This function nonparametrically estimates the potential cumulative incidence function
using hypothetical strategy (competing risks data structure). The intercurrent event is assumed to
be absent in the hypothetical scenario.
surv.removed(A, Time, cstatus, weights = rep(1, length(A)), subset = NULL)
Arguments
- A
Treatment indicator, 1 for treatment and 0 for control.
- Time
Time to event.
- cstatus
Indicator of event, 1 for the primary event, 2 for the intercurrent event, 0 for censoring.
- weights
Weight for each subject.
- subset
Subset, either numerical or logical.
Value
A list including
- time1
Time points in the treated group.
- time0
Time points in the control group.
- cif1
Estimated cumulative incidence function in the treated group.
- cif0
Estimated cumulative incidence function in the control group.
- se1
Standard error of the estimated cumulative incidence function in the treated group.
- se0
Standard error of the estimated cumulative incidence function in the control group.
- time
Time points in both groups.
- ate
Estimated treatment effect (difference in cumulative incidence functions).
- se
Standard error of the estimated treatment effect.
- p.val
P value of testing the treatment effect based on logrank test.
Details
The hypothetical strategy envisions a hypothetical clinical trial condition where the occurrence
of intercurrent events is restricted in certain ways. By doing so, the distribution of potential
outcomes under the hypothetical scenario can capture the impact of intercurrent events explicitly
through a pre-specified criterion. We use T'(w), w = 1, 0 to denote the time to the
primary outcome event in the hypothetical scenario. The time-dependent treatment effect specific
to this hypothetical scenario is written as
\tau(t) = P(T'(1) < t) - P(T'(0) < t),
representing the difference in probabilities of experiencing primary outcome events during (0,t)

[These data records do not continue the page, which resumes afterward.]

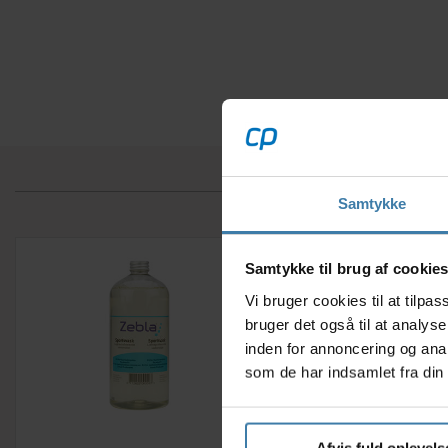
Samtykke
Samtykke til brug af cookie
Vi bruger cookies til at tilp
bruger det også til at analys
inden for annoncering og ana
som de har indsamlet fra din 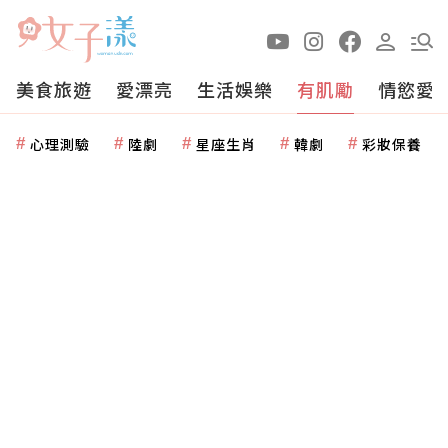
美食旅遊
愛漂亮
生活娛樂
有肌勵
情慾愛
心理測驗
陸劇
星座生肖
韓劇
彩妝保養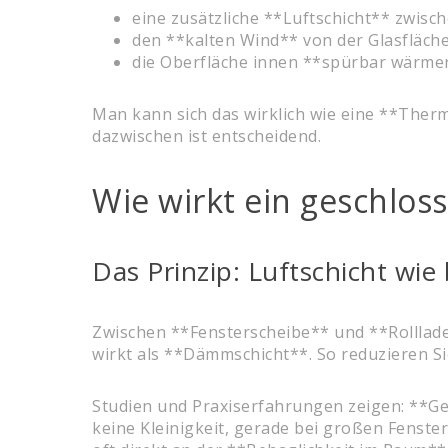
eine zusätzliche **Luftschicht** zwisc
den **kalten Wind** von der Glasfläche
die Oberfläche innen **spürbar wärme
Man kann sich das wirklich wie eine **Therm
dazwischen ist entscheidend.
Wie wirkt ein geschlos
Das Prinzip: Luftschicht wi
Zwischen **Fensterscheibe** und **Rollladen
wirkt als **Dämmschicht**. So reduzieren S
Studien und Praxiserfahrungen zeigen: **Ge
keine Kleinigkeit, gerade bei großen Fenste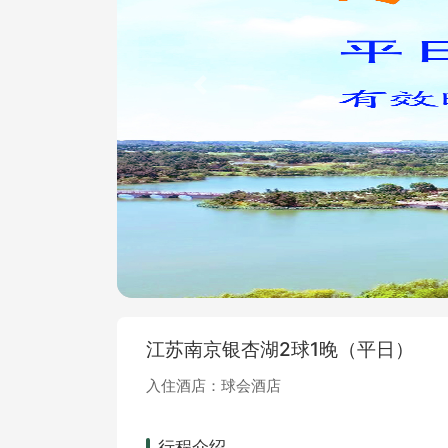
Previous
江苏南京银杏湖2球1晚（平日）
入住酒店：球会酒店
行程介绍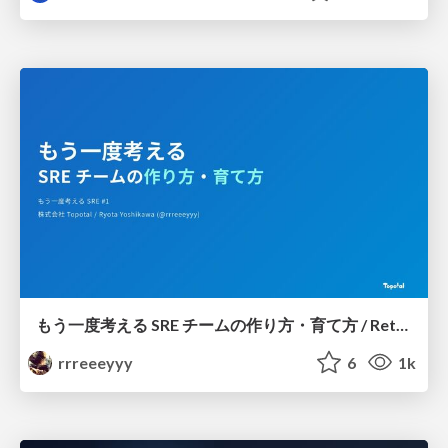
もう一度考える SRE チームの作り方・育て方 / Rethinking SRE #1: Building and Growing SRE Teams
rrreeeyyy
6
1k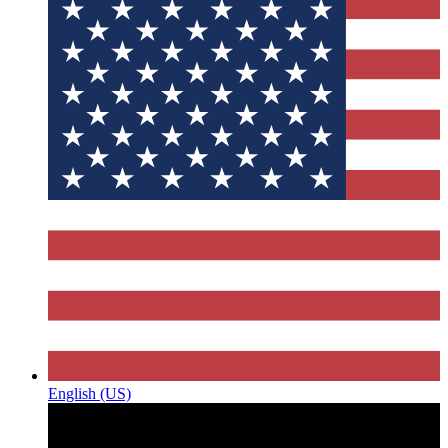
English (US)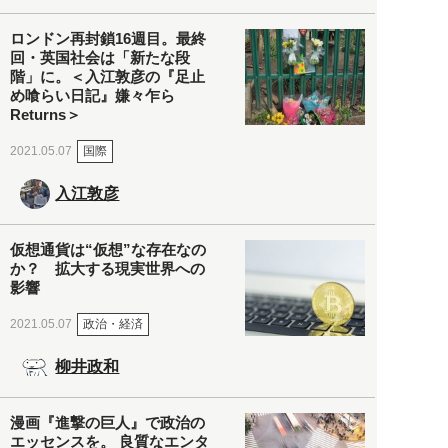
ロンドン再封鎖16週目。最終
回・英国社会は「新たな段
階」に。＜入江敦彦の『足止
め喰らい日記』嫌々乍ら
Returns＞
国際
2021.05.07
入江敦彦
仮想通貨は“仮想”な存在なの
か？ 拡大する現実世界への
影響
政治・経済
2021.05.07
柳井政和
漫画『進撃の巨人』で政治の
エッセンスを。 良質なエンタ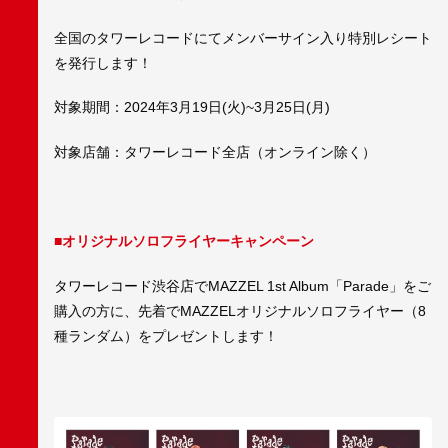
全国のタワーレコードにてメンバーサイン入り特別レシート
を発行します！
対象期間：2024年3月19日(火)~3月25日(月)
対象店舗：タワーレコード全店（オンライン除く）
■オリジナルソロフライヤーキャンペーン
タワーレコード渋谷店
でMAZZEL 1st Album「Parade」をご
購入の方に、先着でMAZZELオリジナルソロフライヤー（8
種ランダム）をプレゼントします！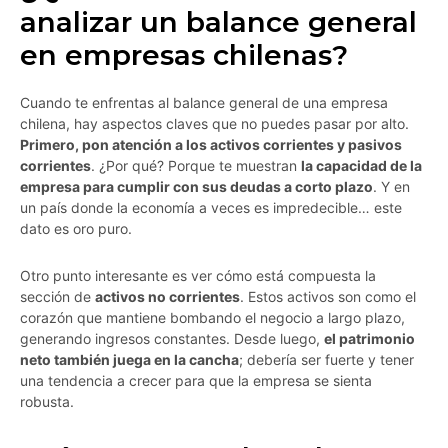
analizar un balance general
en empresas chilenas?
Cuando te enfrentas al balance general de una empresa
chilena, hay aspectos claves que no puedes pasar por alto.
Primero, pon atención a los activos corrientes y pasivos
corrientes
. ¿Por qué? Porque te muestran
la capacidad de la
empresa para cumplir con sus deudas a corto plazo
. Y en
un país donde la economía a veces es impredecible… este
dato es oro puro.
Otro punto interesante es ver cómo está compuesta la
sección de
activos no corrientes
. Estos activos son como el
corazón que mantiene bombando el negocio a largo plazo,
generando ingresos constantes. Desde luego,
el patrimonio
neto también juega en la cancha
; debería ser fuerte y tener
una tendencia a crecer para que la empresa se sienta
robusta.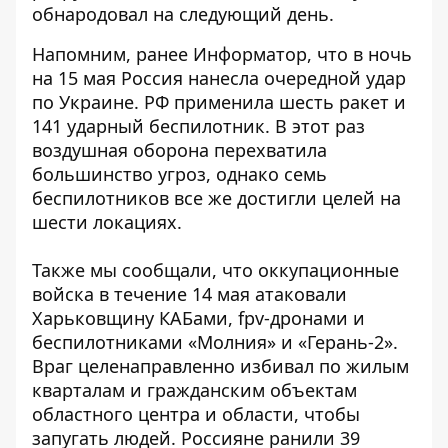
обнародовал на следующий день.
Напомним, ранее Информатор, что в ночь
на 15 мая Россия нанесла очередной удар
по Украине. РФ
применила шесть ракет и
141 ударный беспилотник
. В этот раз
воздушная оборона перехватила
большинство угроз, однако семь
беспилотников все же достигли целей на
шести локациях.
Также мы сообщали, что оккупационные
войска в течение 14 мая атаковали
Харьковщину КАБами, fpv-дронами и
беспилотниками «Молния» и «Герань-2».
Враг целенаправленно избивал по жилым
кварталам и гражданским объектам
областного центра и области, чтобы
запугать людей. Россияне
ранили 39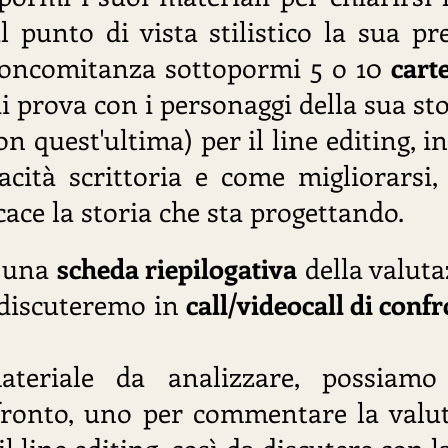
 punto di vista stilistico la sua pr
 concomitanza sottopormi 5 o 10
carte
i prova con i personaggi della sua st
n quest'ultima) per il line editing, 
acità scrittoria e come migliorarsi, 
cace la storia che sta progettando.
e una
scheda riepilogativa
della valuta
i discuteremo in
call/videocall di con
materiale da analizzare, possiam
ronto, uno per commentare la valut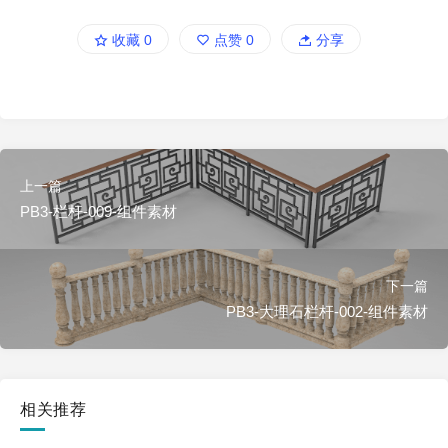
收藏
0
点赞
0
分享
上一篇
PB3-栏杆-009-组件素材
下一篇
PB3-大理石栏杆-002-组件素材
相关推荐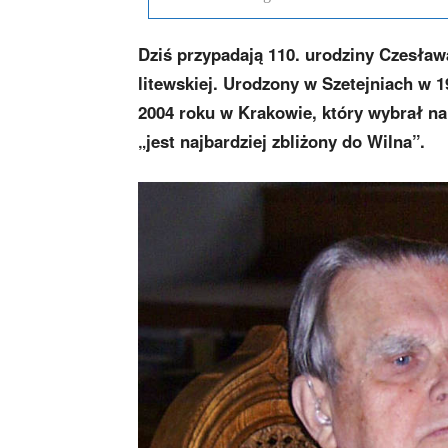
Dziś przypadają 110. urodziny Czesława
litewskiej. Urodzony w Szetejniach w 1
2004 roku w Krakowie, który wybrał na 
„jest najbardziej zbliżony do Wilna”.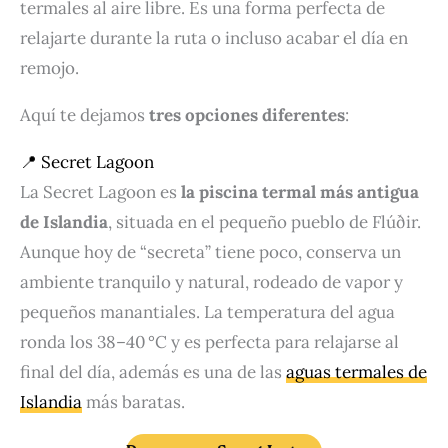
termales al aire libre. Es una forma perfecta de
relajarte durante la ruta o incluso acabar el día en
remojo.
Aquí te dejamos
tres opciones diferentes
:
📍 Secret Lagoon
La Secret Lagoon es
la piscina termal más antigua
de Islandia
, situada en el pequeño pueblo de Flúðir.
Aunque hoy de “secreta” tiene poco, conserva un
ambiente tranquilo y natural, rodeado de vapor y
pequeños manantiales. La temperatura del agua
ronda los 38–40 °C y es perfecta para relajarse al
final del día, además es una de las
aguas termales de
Islandia
más baratas.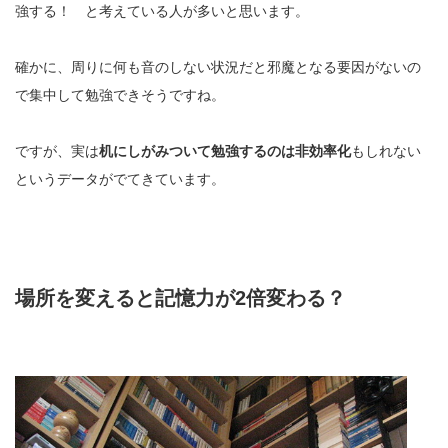
強する！ と考えている人が多いと思います。
確かに、周りに何も音のしない状況だと邪魔となる要因がないの
で集中して勉強できそうですね。
ですが、実は
机にしがみついて勉強するのは非効率化
もしれない
というデータがでてきています。
場所を変えると記憶力が2倍変わる？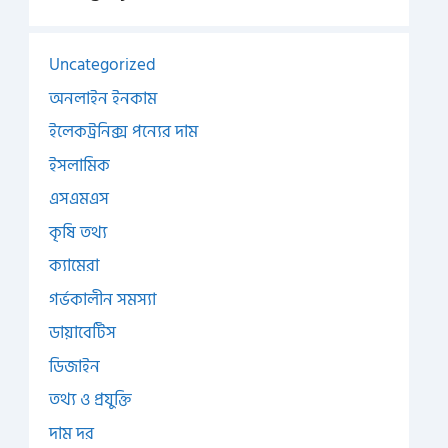
Uncategorized
অনলাইন ইনকাম
ইলেকট্রনিক্স পন্যের দাম
ইসলামিক
এসএমএস
কৃষি তথ্য
ক্যামেরা
গর্ভকালীন সমস্যা
ডায়াবেটিস
ডিজাইন
তথ্য ও প্রযুক্তি
দাম দর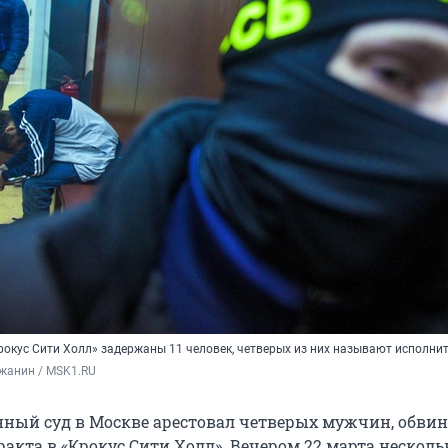
Крокус Сити Холл» задержаны 11 человек, четверых из них называют исполни
жанин / MSK1.RU
нный суд в Москве арестовал четверых мужчин, обви
акта в «Крокус Сити Холл». Вечером 22 марта несколь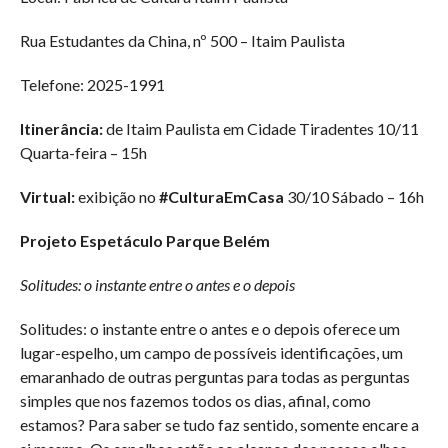
Rua Estudantes da China, nº 500 – Itaim Paulista
Telefone: 2025-1991
Itinerância:
de Itaim Paulista em Cidade Tiradentes 10/11
Quarta-feira – 15h
Virtual:
exibição no
#CulturaEmCasa
30/10 Sábado – 16h
Projeto Espetáculo Parque Belém
Solitudes: o instante entre o antes e o depois
Solitudes: o instante entre o antes e o depois oferece um
lugar-espelho, um campo de possíveis identificações, um
emaranhado de outras perguntas para todas as perguntas
simples que nos fazemos todos os dias, afinal, como
estamos? Para saber se tudo faz sentido, somente encare a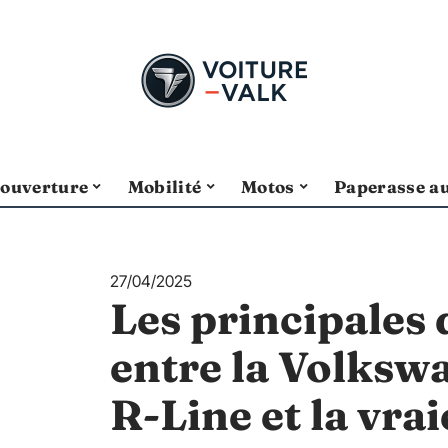
ouverture
Mobilité
Motos
Paperasse a
27/04/2025
Les principales 
entre la Volksw
R-Line et la vrai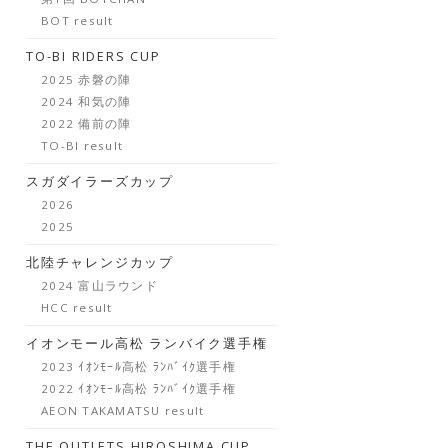
BOT result
TO-BI RIDERS CUP
2025 赤磐の陣
2024 和気の陣
2022 備前の陣
TO-BI result
スガダイラーズカップ
2026
2025
北陸チャレンジカップ
2024 富山ラウンド
HCC result
イオンモール高松 ランバイク選手権
2023 ｲｵﾝﾓｰﾙ高松 ﾗﾝﾊﾞｲｸ選手権
2022 ｲｵﾝﾓｰﾙ高松 ﾗﾝﾊﾞｲｸ選手権
AEON TAKAMATSU result
THE OUTLETS HIROSHIMA CUP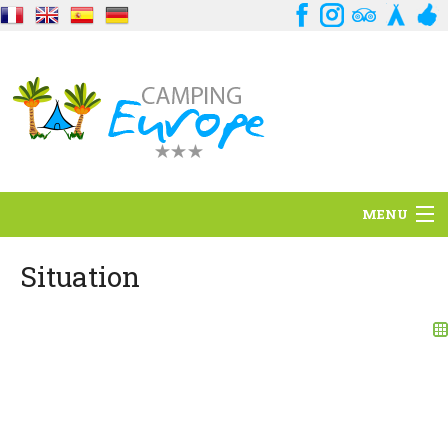
MENU
Situation
Situation
Ambiance
Services
Contact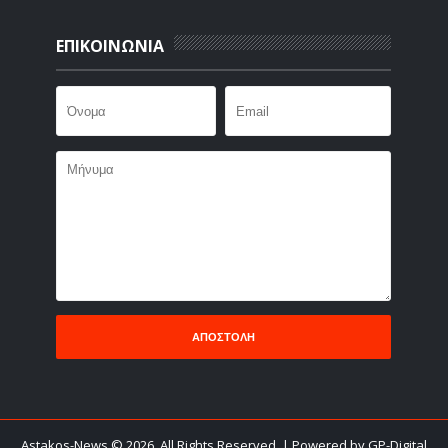
ΕΠΙΚΟΙΝΩΝΙΑ
Astakos-News
©
2026. All Rights Reserved.
| Powered by GP-Digital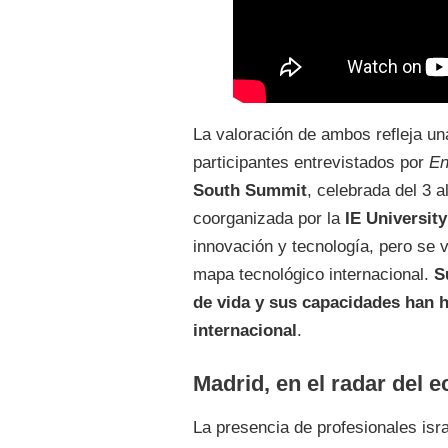
La valoración de ambos refleja un
participantes entrevistados por
En
South Summit
, celebrada del 3 a
coorganizada por la
IE University
innovación y tecnología, pero se v
mapa tecnológico internacional.
S
de vida y sus capacidades han h
internacional
.
Madrid, en el radar del e
La presencia de profesionales israe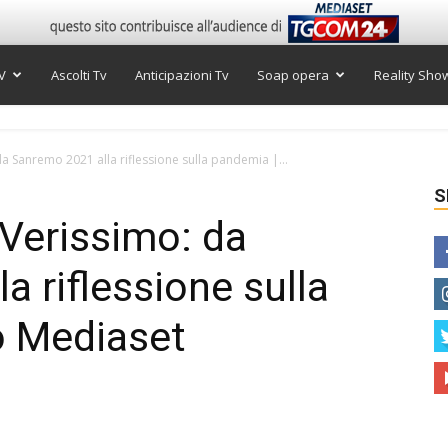
V
Ascolti Tv
Anticipazioni Tv
Soap opera
Reality Sho
a Sanremo 2021 alla riflessione sulla pandemia |...
S
 Verissimo: da
a riflessione sulla
o Mediaset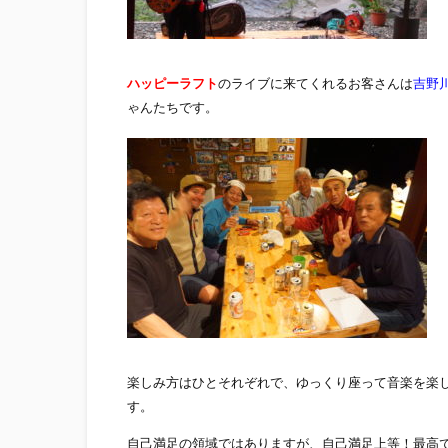
ハッピーラフト
のライブに来てくれるお客さんは
吉野
ゃんたちです。
楽しみ方はひとそれぞれで、ゆっくり座って音楽を楽
す。
自己満足の領域ではありますが、自己満足上等！最高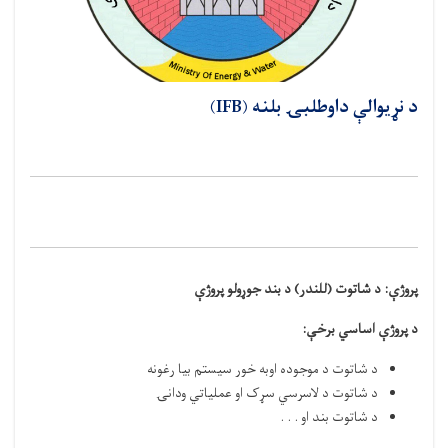
د نړيوالې داوطلبۍ بلنه (IFB)
پروژې:
د شاتوت (للندر) د بند جوړولو پروژې
د پروژې اساسي برخې
:
د شاتوت د موجوده اوبه خور سيستم بیا رغونه
د شاتوت د لاسرسي سړک او عملیاتي ودانۍ
د شاتوت بند او . . .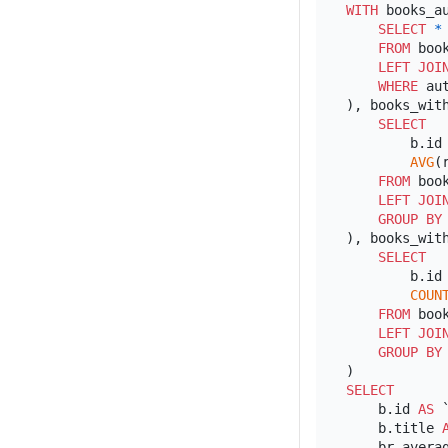
WITH
 books_a
SELECT
*
FROM
 book
LEFT
JOI
WHERE
 au
), books_wit
SELECT
        b.id
AVG
(
FROM
 book
LEFT
JOI
GROUP
BY
), books_wit
SELECT
        b.id
COUN
FROM
 book
LEFT
JOI
GROUP
BY
SELECT
    b.id 
AS
 
    b.title 
    br.avera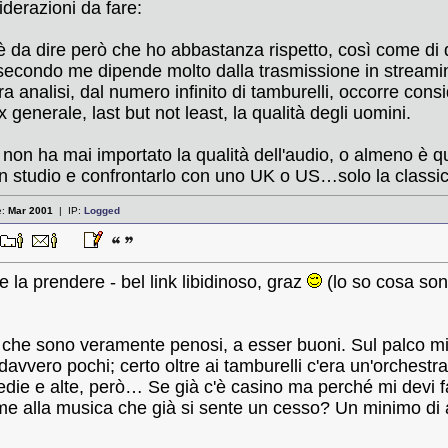
iderazioni da fare:
è da dire però che ho abbastanza rispetto, così come di q
secondo me dipende molto dalla trasmissione in streaming
era analisi, dal numero infinito di tamburelli, occorre co
 generale, last but not least, la qualità degli uomini.
non ha mai importato la qualità dell'audio, o almeno è qu
n studio e confrontarlo con uno UK o US…solo la class
e:
Mar 2001
| IP:
Logged
 la prendere - bel link libidinoso, graz
(lo so cosa sono
 che sono veramente penosi, a esser buoni. Sul palco mi
avvero pochi; certo oltre ai tamburelli c'era un'orches
die e alte, però… Se già c'è casino ma perché mi devi far
sieme alla musica che già si sente un cesso? Un minimo di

in the pre-specified hypothetical scenario under active treatment and placebo.
The key question is how to envision T'(w). We manipulate the hazard specific to intercurrent
event \lambda_2(t; w) while assuming the hazard specific to the primary outcome event
\lambda_1(t; w) remains unchanged. Specifically, we envision that intercurrent events are
absent in the hypothetical scenario for all individuals, so \lambda_2'(t;0) = \Lambda_2'(t;1) = 0.
This hypothetical scenario leads to an estimand called the marginal cumulative incidence. The treatment
effect corresponds to the controlled direct effect with the intercurrent events removed.